With some notable exceptions47,48,49,50, AS–MS has not been widely adopted as a small-molecule screening platform in academia, in part due to the significant infrastructure that is required, but mostly because cost-effective use of the infrastructure requires a pipeline of purified proteins in multi-milligram quantities. Given the ability to access thousands of purified proteins in these quantities in this project, AS–MS was prioritized as a screening platform (Fig. 4). To optimize screening capacity and throughput, we have elected to implement an off-line AS–MS method that screens affinity-tagged proteins (his, GFP or biotin) against pools of compounds, and then resolves the protein/compound complexes from the non-binding compounds by binding the tagged protein to the corresponding magnetic affinity microbeads50. This pipeline was piloted by screening a diverse set of 31 proteins against a small chemical library explicitly optimized for mass spectrometry screening, and binders were discovered for 11 proteins51.
From left to right: protein affinity purification by pooling 500 compounds in each affinity-selection mass spectrometry (AS–MS) sample; liquid chromatography–mass spectrometry (LC–MS) analysis of AS–MS samples; automatic data processing to identify hits; validation of hits using orthogonal biophysical methods (for example, surface plasmon resonance); and uploading AS–MS data to the Artificial Intelligence-Ready CHEmiCal Knowledge base (AIRCHECK) database, which is freely accessible to the whole community.
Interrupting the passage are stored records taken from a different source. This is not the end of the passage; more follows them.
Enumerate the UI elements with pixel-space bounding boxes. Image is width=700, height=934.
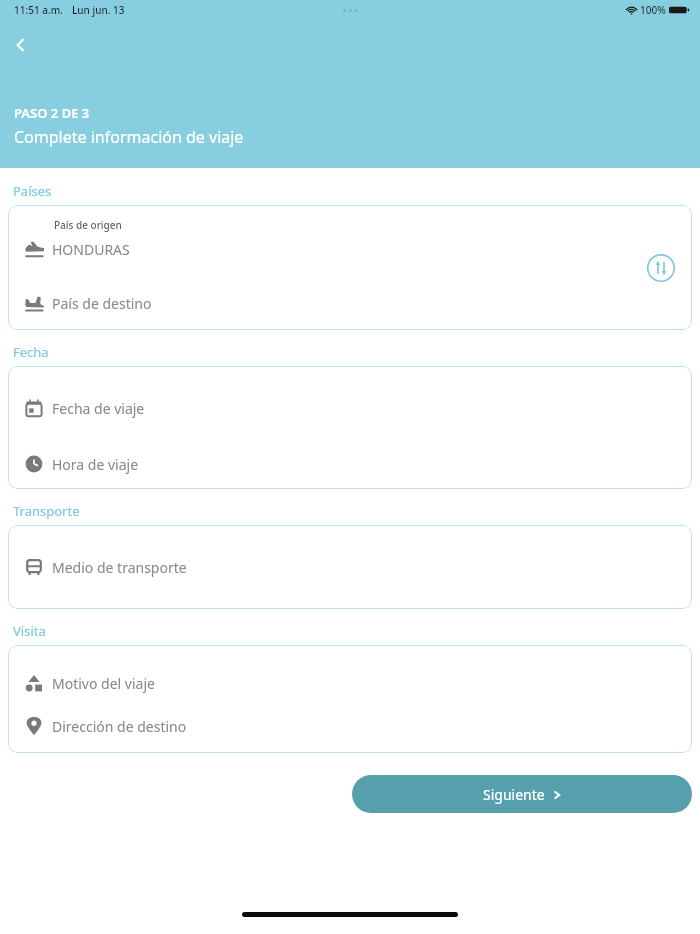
staticText: Dirección de destino (52, 717, 187, 736)
staticText: PASO 2 DE 3 (14, 104, 90, 122)
button[interactable]: Fecha de viaje (8, 366, 692, 489)
staticText: 11:51 a.m. (14, 3, 63, 17)
staticText: Medio de transporte (52, 558, 187, 577)
staticText: Lun jun. 13 (72, 3, 125, 17)
button[interactable]: Atrás (4, 28, 38, 62)
staticText: Complete información de viaje (14, 126, 244, 148)
staticText: 100% (640, 3, 666, 17)
button[interactable]: Motivo del viaje (8, 645, 692, 753)
staticText: Países (13, 182, 52, 200)
staticText: País de destino (52, 294, 152, 313)
staticText: Transporte (13, 502, 80, 520)
button[interactable]: Medio de transporte (8, 525, 692, 609)
staticText: Siguiente (483, 785, 545, 804)
staticText: Fecha (13, 343, 49, 361)
button[interactable]: Siguiente (352, 775, 692, 813)
staticText: Fecha de viaje (52, 399, 145, 418)
button[interactable]: País de origen (8, 205, 692, 330)
staticText: País de origen (54, 218, 122, 232)
staticText: HONDURAS (52, 240, 130, 259)
staticText: Visita (13, 622, 46, 640)
staticText: Motivo del viaje (52, 674, 155, 693)
button[interactable]: Intercambiar países (646, 253, 676, 283)
staticText: Hora de viaje (52, 455, 139, 474)
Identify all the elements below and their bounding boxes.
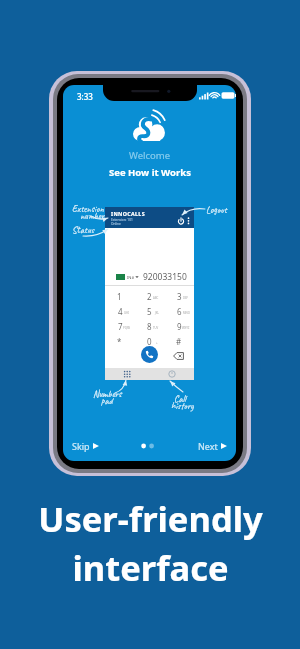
staticText: IN# xyxy=(127,275,134,280)
button[interactable]: 7 xyxy=(105,319,134,334)
staticText: 5 xyxy=(147,306,152,317)
staticText: ABC xyxy=(153,296,159,300)
staticText: WXYZ xyxy=(182,326,190,330)
staticText: Online xyxy=(111,222,121,226)
button[interactable]: Skip xyxy=(72,440,99,452)
staticText: Status xyxy=(72,224,95,236)
staticText: 2 xyxy=(147,291,152,302)
button[interactable]: # xyxy=(164,334,194,349)
staticText: 920033150 xyxy=(143,271,187,283)
button[interactable]: 4 xyxy=(105,304,134,319)
staticText: Logout xyxy=(206,204,227,216)
staticText: User-friendly xyxy=(38,495,263,542)
staticText: INNOCALLS xyxy=(111,210,145,217)
staticText: 1 xyxy=(117,291,122,302)
button[interactable]: 2 xyxy=(134,289,164,304)
staticText: 4 xyxy=(118,306,123,317)
button[interactable]: More options xyxy=(185,217,192,225)
button[interactable]: Logout xyxy=(176,216,186,226)
staticText: 0 xyxy=(147,336,152,347)
staticText: 8 xyxy=(147,321,152,332)
staticText: Next xyxy=(198,440,218,452)
button[interactable]: Next xyxy=(198,440,227,452)
staticText: DEF xyxy=(183,296,189,300)
button[interactable]: 3 xyxy=(164,289,194,304)
button[interactable]: Backspace xyxy=(173,352,184,360)
button[interactable]: 0 xyxy=(134,334,164,349)
button[interactable]: 9 xyxy=(164,319,194,334)
other: Numbers pad xyxy=(123,370,131,378)
staticText: 7 xyxy=(118,321,123,332)
button[interactable]: 8 xyxy=(134,319,164,334)
staticText: Welcome xyxy=(129,149,171,162)
staticText: See How it Works xyxy=(109,166,191,179)
staticText: JKL xyxy=(155,311,159,315)
staticText: TUV xyxy=(153,326,159,330)
staticText: Numbers xyxy=(93,388,122,400)
staticText: # xyxy=(176,336,182,347)
staticText: PQRS xyxy=(123,326,131,330)
button[interactable]: 5 xyxy=(134,304,164,319)
staticText: Call xyxy=(174,393,186,405)
button[interactable]: Numbers pad xyxy=(105,368,149,380)
other: Call history xyxy=(168,370,176,378)
staticText: + xyxy=(156,341,158,345)
staticText: 3 xyxy=(177,291,182,302)
button[interactable]: 6 xyxy=(164,304,194,319)
button[interactable]: 1 xyxy=(105,289,134,304)
staticText: * xyxy=(117,336,122,347)
staticText: 6 xyxy=(177,306,182,317)
button[interactable]: * xyxy=(105,334,134,349)
staticText: interface xyxy=(72,544,229,591)
staticText: Extension: 101 xyxy=(111,218,133,222)
staticText: GHI xyxy=(124,311,130,315)
staticText: MNO xyxy=(183,311,190,315)
button[interactable]: Call history xyxy=(149,368,194,380)
staticText: Extension xyxy=(72,203,104,215)
staticText: number xyxy=(80,210,105,222)
staticText: 9 xyxy=(177,321,182,332)
staticText: pad xyxy=(101,395,113,407)
staticText: 3:33 xyxy=(77,91,93,102)
button[interactable]: Call xyxy=(141,346,158,363)
staticText: Skip xyxy=(72,440,90,452)
staticText: history xyxy=(171,400,194,412)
The primary binding data and metadata from both DEL and AS–MS screens, as well as the results from secondary biophysical assays are now being placed into AIRCHECK without restriction on use. Raw mass spectrometry data will also be made available via Metabolomics Workbench (https://www.metabolomicsworkbench.org/) or a similar vehicle.
Annotation and verification of screening data
With a priority to generate screening datasets for ML/AI applications, particular attention will be paid to data quality, data annotation and data availability — using learnings from the experiences of our industry partners and other public initiatives52. Data quality standards will be made openly available and implemented at three key levels: for the protein samples, for the DEL and AS–MS screening outputs, and for the hit annotation.
Proteins
Proteins entering screens must meet established experimental quality criteria and must also be accompanied by key metadata that might influence data interpretation and model building, such as purification conditions or the presence of metal ions.
Screening datasets
Primary AS–MS and DEL screening-derived datasets will be assessed for technical quality against a set of relevant parameters (Supplementary Fig. 3). For public DEL and AS–MS screens that pass quality checks, all the raw screening data will be placed into the public domain.
Secondary annotation of primary screening data
Both experimental screening platforms will generate false positive and false negative hits, and to maintain the quality of the datasets for ML/AI applications, true and false positives must be distinguished using orthogonal assays53. This is technically challenging because weaker binding compounds are often insoluble at the concentrations used for many biophysical or functional assays54,55, which readily leads to artefacts in any single assay. As a result, many candidate binders may have to be tested in several different assays to gain sufficient confidence in their veracity.
Given the technical challenges in analysing weakly binding compounds, it will be critical to agree on how much effort the project should invest in determining if a screening hit is a true binder and to communicate the limitations of each of the assays54,55 and the resulting data to the modelling community. The strategic decision is how to balance annotating the largest number of true positives in the dataset, which is optimal for model building and also provides practical and valuable insight into the ligandability of a protein, with investing considerable resources in characterizing weakly binding compounds, which reduces the number of proteins that can be screened. The CACHE competition has created a document that explains how to interpret the biophysical binding assays and how to identify potential artefacts56. Constant and close discussion between experimentalists and data scientists in the project will minimize misinterpretation or over-interpretation of the screening and hit-characterization data.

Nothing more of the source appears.